═══ SUPPLIED MATERIAL

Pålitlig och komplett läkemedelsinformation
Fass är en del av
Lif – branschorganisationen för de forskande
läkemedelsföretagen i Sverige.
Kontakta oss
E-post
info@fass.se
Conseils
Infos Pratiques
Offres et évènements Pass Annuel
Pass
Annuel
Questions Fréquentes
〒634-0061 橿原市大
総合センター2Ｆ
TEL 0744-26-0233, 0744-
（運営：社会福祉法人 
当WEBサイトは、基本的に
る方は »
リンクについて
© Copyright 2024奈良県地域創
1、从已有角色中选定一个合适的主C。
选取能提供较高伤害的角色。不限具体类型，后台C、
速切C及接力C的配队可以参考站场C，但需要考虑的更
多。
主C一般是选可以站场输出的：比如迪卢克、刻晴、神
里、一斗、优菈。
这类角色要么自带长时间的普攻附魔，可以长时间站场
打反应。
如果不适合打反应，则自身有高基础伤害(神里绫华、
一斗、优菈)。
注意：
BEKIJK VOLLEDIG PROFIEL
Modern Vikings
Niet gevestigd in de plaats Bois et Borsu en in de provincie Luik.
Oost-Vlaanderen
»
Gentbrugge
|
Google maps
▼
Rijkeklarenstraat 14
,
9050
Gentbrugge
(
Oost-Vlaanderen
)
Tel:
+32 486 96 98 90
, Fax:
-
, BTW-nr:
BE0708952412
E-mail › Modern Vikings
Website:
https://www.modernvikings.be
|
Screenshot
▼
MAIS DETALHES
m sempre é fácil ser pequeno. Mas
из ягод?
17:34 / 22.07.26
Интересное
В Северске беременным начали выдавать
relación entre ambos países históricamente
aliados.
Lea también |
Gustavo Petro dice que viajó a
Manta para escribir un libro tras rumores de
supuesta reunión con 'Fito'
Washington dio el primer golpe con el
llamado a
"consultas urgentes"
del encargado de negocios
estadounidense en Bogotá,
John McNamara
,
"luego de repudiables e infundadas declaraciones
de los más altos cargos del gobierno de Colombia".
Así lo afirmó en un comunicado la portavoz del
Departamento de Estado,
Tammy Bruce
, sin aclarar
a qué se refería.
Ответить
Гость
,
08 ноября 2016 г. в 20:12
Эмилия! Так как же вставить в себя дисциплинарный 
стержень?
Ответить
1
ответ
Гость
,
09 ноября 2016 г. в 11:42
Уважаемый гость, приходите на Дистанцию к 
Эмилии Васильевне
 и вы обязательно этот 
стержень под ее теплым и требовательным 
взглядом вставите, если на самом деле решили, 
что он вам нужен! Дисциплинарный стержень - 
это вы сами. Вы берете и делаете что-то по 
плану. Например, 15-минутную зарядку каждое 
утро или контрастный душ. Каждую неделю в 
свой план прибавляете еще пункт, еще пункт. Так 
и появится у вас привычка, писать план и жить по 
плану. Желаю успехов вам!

══════

EXERCISE OBJECTIVE: Your task is to repeat the data exactly; please include every line.

YOUR RESPONSE:
Pålitlig och komplett läkemedelsinformation
Fass är en del av
Lif – branschorganisationen för de forskande
läkemedelsföretagen i Sverige.
Kontakta oss
E-post
info@fass.se
Conseils
Infos Pratiques
Offres et évènements Pass Annuel
Pass
Annuel
Questions Fréquentes
〒634-0061 橿原市大
総合センター2Ｆ
TEL 0744-26-0233, 0744-
（運営：社会福祉法人 
当WEBサイトは、基本的に
る方は »
リンクについて
© Copyright 2024奈良県地域創
1、从已有角色中选定一个合适的主C。
选取能提供较高伤害的角色。不限具体类型，后台C、
速切C及接力C的配队可以参考站场C，但需要考虑的更
多。
主C一般是选可以站场输出的：比如迪卢克、刻晴、神
里、一斗、优菈。
这类角色要么自带长时间的普攻附魔，可以长时间站场
打反应。
如果不适合打反应，则自身有高基础伤害(神里绫华、
一斗、优菈)。
注意：
BEKIJK VOLLEDIG PROFIEL
Modern Vikings
Niet gevestigd in de plaats Bois et Borsu en in de provincie Luik.
Oost-Vlaanderen
»
Gentbrugge
|
Google maps
▼
Rijkeklarenstraat 14
,
9050
Gentbrugge
(
Oost-Vlaanderen
)
Tel:
+32 486 96 98 90
, Fax:
-
, BTW-nr:
BE0708952412
E-mail › Modern Vikings
Website:
https://www.modernvikings.be
|
Screenshot
▼
MAIS DETALHES
m sempre é fácil ser pequeno. Mas
из ягод?
17:34 / 22.07.26
Интересное
В Северске беременным начали выдавать
relación entre ambos países históricamente
aliados.
Lea también |
Gustavo Petro dice que viajó a
Manta para escribir un libro tras rumores de
supuesta reunión con 'Fito'
Washington dio el primer golpe con el
llamado a
"consultas urgentes"
del encargado de negocios
estadounidense en Bogotá,
John McNamara
,
"luego de repudiables e infundadas declaraciones
de los más altos cargos del gobierno de Colombia".
Así lo afirmó en un comunicado la portavoz del
Departamento de Estado,
Tammy Bruce
, sin aclarar
a qué se refería.
Ответить
Гость
,
08 ноября 2016 г. в 20:12
Эмилия! Так как же вставить в себя дисциплинарный 
стержень?
Ответить
1
ответ
Гость
,
09 ноября 2016 г. в 11:42
Уважаемый гость, приходите на Дистанцию к 
Эмилии Васильевне
 и вы обязательно этот 
стержень под ее теплым и требовательным 
взглядом вставите, если на самом деле решили, 
что он вам нужен! Дисциплинарный стержень - 
это вы сами. Вы берете и делаете что-то по 
плану. Например, 15-минутную зарядку каждое 
утро или контрастный душ. Каждую неделю в 
свой план прибавляете еще пункт, еще пункт. Так 
и появится у вас привычка, писать план и жить по 
плану. Желаю успехов вам!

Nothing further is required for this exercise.